Bloody ridiculous! This is an example of cut your nose off to spite your face.
The dropped curb or vehicle crossover doesn’t give a reserved parking space, but it does give access to the property across the foot way. People who have this are able to access their property AND to park or allow their guests to work across it, as they can control the access to the their own property.
Is this unfair? Yes, in the sense that people who have bigger houses have an unfair advantage over those with smaller, those with more cars have something unfair. Life is just unfair. Some people have more than others. The very nature of having off-road parking requires access from the public highway to it, which removes public parking. BUT, the key point is that NO-ONE is entitled to park on the public highway as a matter of right….so the loss of a space to this isn’t actually a loss, but any which do exist need to be seen as a gain. The Police and Highways agencies COULD deny public parking on the road to all. They don’t because it would be so hard to enforce and most public parking doesn’t do any harm, but they could if they so chose. Therefore, those losing out to dropped kerbs, are not actually losing out officially, as the highway wasn’t actually there as a common resource for parking anyway. It is this idea that something available for all has been commandeered by one person into private property, which is wrong. The highway remains the property of the highways agency. The person whose property is accessed from it, simply has access across the highway, which clearly cannot be achieved if other people park across it. That’s why they shouldn’t. The owner or their guests can do so because it doesn’t restrict access as the owner can move the car blocking access.
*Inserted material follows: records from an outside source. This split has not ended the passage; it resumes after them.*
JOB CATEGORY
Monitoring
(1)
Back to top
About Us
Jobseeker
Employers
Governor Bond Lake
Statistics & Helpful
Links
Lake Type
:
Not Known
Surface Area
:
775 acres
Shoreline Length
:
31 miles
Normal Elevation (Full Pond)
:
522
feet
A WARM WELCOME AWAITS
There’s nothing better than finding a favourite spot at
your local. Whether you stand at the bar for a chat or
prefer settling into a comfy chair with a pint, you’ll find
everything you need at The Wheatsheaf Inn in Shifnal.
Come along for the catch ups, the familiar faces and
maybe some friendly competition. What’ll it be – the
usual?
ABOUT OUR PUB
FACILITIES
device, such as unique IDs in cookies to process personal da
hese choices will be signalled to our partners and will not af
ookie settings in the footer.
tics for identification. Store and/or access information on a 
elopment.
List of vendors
People also get muddled with what the law says and what the police will do. The Highway Code says people shouldn’t park across dropped curbs but not that they must not. In some areas the Police will respond to a blocked curb reported by the property owner with a ticket. In a few areas they will tow. In many areas they refer to Highways and ask them to ticket. In some areas they are too stretched to do anything.
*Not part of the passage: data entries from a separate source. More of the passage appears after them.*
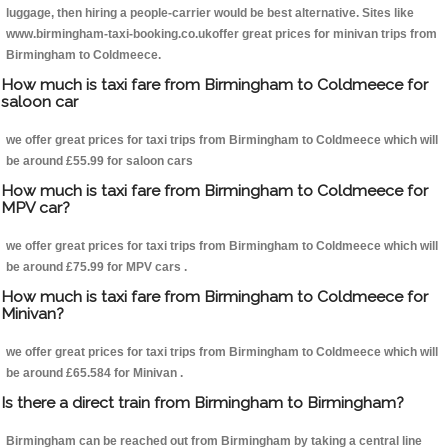
luggage, then hiring a people-carrier would be best alternative. Sites like
www.birmingham-taxi-booking.co.ukoffer great prices for minivan trips from
Birmingham to Coldmeece.
How much is taxi fare from Birmingham to Coldmeece for
saloon car
we offer great prices for taxi trips from Birmingham to Coldmeece which will
be around £55.99 for saloon cars
How much is taxi fare from Birmingham to Coldmeece for
MPV car?
we offer great prices for taxi trips from Birmingham to Coldmeece which will
be around £75.99 for MPV cars .
How much is taxi fare from Birmingham to Coldmeece for
Minivan?
we offer great prices for taxi trips from Birmingham to Coldmeece which will
be around £65.584 for Minivan .
Is there a direct train from Birmingham to Birmingham?
Birmingham can be reached out from Birmingham by taking a central line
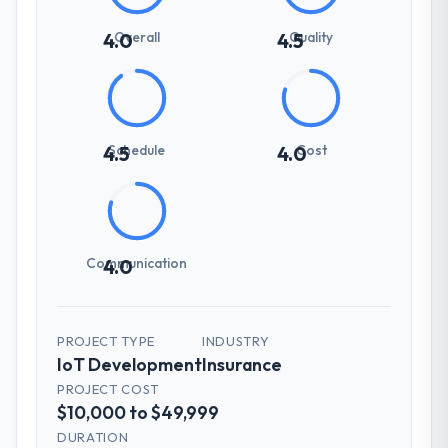
Overall
Quality
4.0
4.5
Schedule
Cost
4.5
4.0
Communication
4.0
PROJECT TYPE
INDUSTRY
IoT Development
Insurance
PROJECT COST
$10,000 to $49,999
DURATION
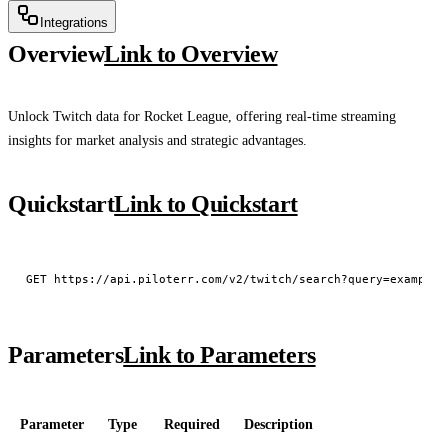
Integrations
Overview
Link to Overview
Unlock Twitch data for Rocket League, offering real-time streaming
insights for market analysis and strategic advantages.
Quickstart
Link to Quickstart
Parameters
Link to Parameters
Parameter
Type
Required
Description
The vast majority if people understand you don’t park across a dropped curb and go off an.d leave your car there, meaning the owner cannot access their drive or worse, get off their drive. Only very odd people are insistent that they can and will do this because the Highway Code says should not, not must not, or because they think it’s unfair that the owner can do it and they cannot, so therefore have some kind of desire to make a point (although quite what they hope to achieve is unclear). Everyone else parks on their own drive, across their own drive or takes their chances on a first-come-first-served basis with the highway parking that the highways agencies and councils haven’t chosen to make permit only parking or face other restrictions. In some places, people can get lots of public road parking and in other areas none. It’s just life in terms of inequality and the highways agency doesn’t have a remit if trying to promote equality of access to parking.